Saturday, 29 April 2017

TDParseKit - Cocoa Objective-C Framework for parsing and tokenzing

User Rating: 0 / 5

Star InactiveStar InactiveStar InactiveStar InactiveStar Inactive
 

About

TDParseKit is a Mac OS X Framework written by Todd Ditchendorf in Objective-C 2.0 and released under the MIT Open Source License. The framework is an Objective-C implementation of the tools described in "Building Parsers with Java" by Steven John Metsker. TDParseKit includes some significant additions beyond the designs from the book (many of them hinted at in the book itself) in order to enhance the framework's feature set, usefulness and ease-of-use. Other changes have been made to the designs in the book to match common Cocoa/Objective-C design patterns and conventions. However, these changes are relatively superficial, and Metsker's book is the best documentation available for this framework.

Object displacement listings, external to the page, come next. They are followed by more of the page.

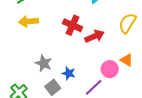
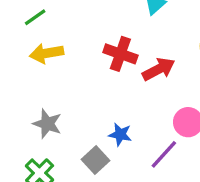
gray star: (44, 63) -> (47, 124), moved

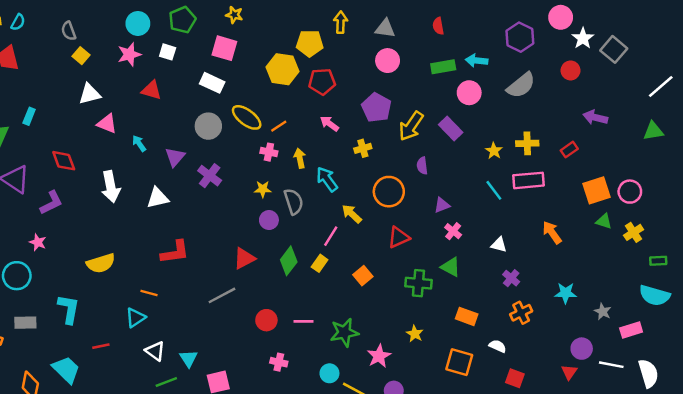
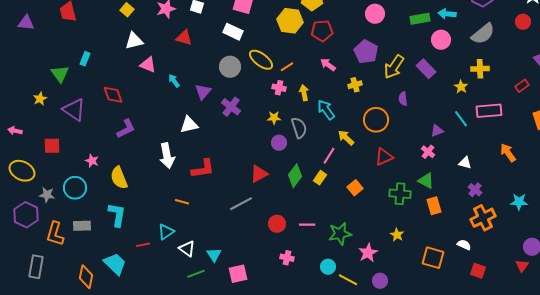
yellow cross: (527, 143) -> (480, 69), moved
white arrow: (111, 187) -> (167, 156), moved
purple L-shape: (51, 203) -> (126, 129), moved
purple triangle: (442, 205) -> (437, 131), moved
yellow semicircle: (101, 263) -> (119, 178), moved, turned 85
orange cross: (521, 313) -> (483, 218), size x1.4
orange rectangle: (467, 316) -> (434, 206), moved, turned 54
cyan triangle: (135, 318) -> (166, 232), moved

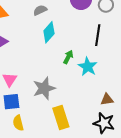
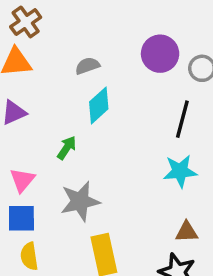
green arrow: (68, 57) -> (67, 148), moved
cyan star: (88, 67) -> (180, 171), moved, turned 30

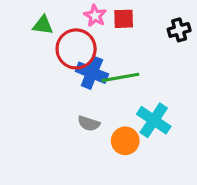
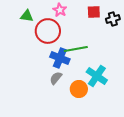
red square: (124, 19) -> (94, 12), moved
blue cross: (92, 73) -> (60, 58), moved
gray semicircle: (89, 123) -> (56, 78), turned 112

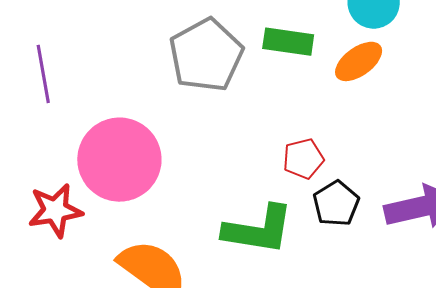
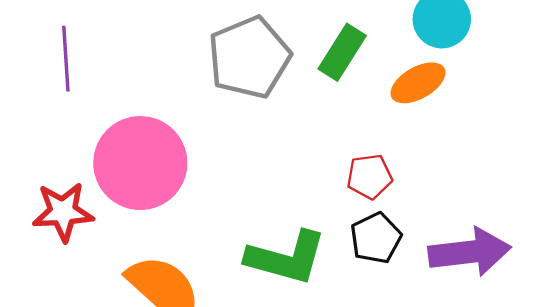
green rectangle: (288, 42) -> (342, 52), turned -72
red pentagon: (303, 159) -> (369, 177), moved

The TDParseKit Source code is available from the Subversion repository at the Google Code project page.

More documentation:

Projects using TDParseKit:

  • Spike: A Rails log file viewer/analyzer by Matt Mower
  • JSTalk: Interprocess Cocoa scripting with JavaScript by Gus Mueller
  • Objective-J Port of TDParseKit by Ross Boucher
  • HTTP Client: HTTP debugging/testing tool
  • Fluid: Site-Specific Browser for Mac OS X
  • Cruz: Social Browser for Mac OS X

Xcode Project

The TDParseKit Xcode project consists of 6 targets:

  1. TDParseKit : the TDParseKit Objective-C framework. The central feature/codebase of this project.
  2. Tests : a UnitTest Bundle containing hundreds of unit tests (actually, more correctly, interaction tests) for the framework as well as some example classes that serve as real-world usages of the framework.
  3. DemoApp : A simple Cocoa demo app that gives a visual presentation of the results of tokenizing text using the TDTokenizer class.
  4. DebugApp : A simple Cocoa app that exists only to run arbitrary test code thru GDB with breakpoints for debugging (I was not able to do that with the UnitTest bundle).
  5. TDJSParseKit : A JavaScriptCore-based scripting interface to TDParseKit which can be used to expose the entire framework to JavaScript environments.
  6. JSDemoApp: A simple Cocoa application used for exercising the JavaScript interface provided by TDJSParseKit. Note that this is the only target which links to the WebKit framework. Neither TDParseKit nor TDJSParseKit requires WebKit.

TDParseKit Framework

The Objective-C classes in the TDParseKit Framework offer 2 basic services of general use to Cocoa developers:

  1. Tokenization via the TDTokenizer and TDToken classes.
  2. Parsing via a high-level parser-building toolkit consisting of TDParser subclasses.
  3. Declarative Parsing via Grammars an ObjC API for creating language parsers from simple declarative grammars.

Tokenization

The API for tokenization is provided by the TDTokenizer class. Cocoa developers will be familiar with the NSScanner class provided by the Foundation Framework which provides a similar service. However, the TDTokenizer class is simpler and more powerful for many use cases.

Example usage:

NSString *s = @"\"It's 123 blast-off!\", she said, // watch out!\n"
              @"and <= 3.5 'ticks' later /* wince */, it's blast-off!";
TDTokenizer *t = [TDTokenizer tokenizerWithString:s];

TDToken *eof = [TDToken EOFToken];
TDToken *tok = nil;

while ((tok = [t nextToken]) != eof) {
    NSLog(@" (%@)", tok);
}

outputs:

 ("It's 123 blast-off!")
 (,)
 (she)
 (said)
 (,)
 (and)
 (<=)
 (3.5)
 ('ticks')
 (later)
 (,)
 (it's)
 (blast-off)
 (!)

Each token produced is an object of class TDToken. TDTokens have a tokenType (Word, Symbol, Num, QuotedString, etc.) and both a stringValue and a floatValue.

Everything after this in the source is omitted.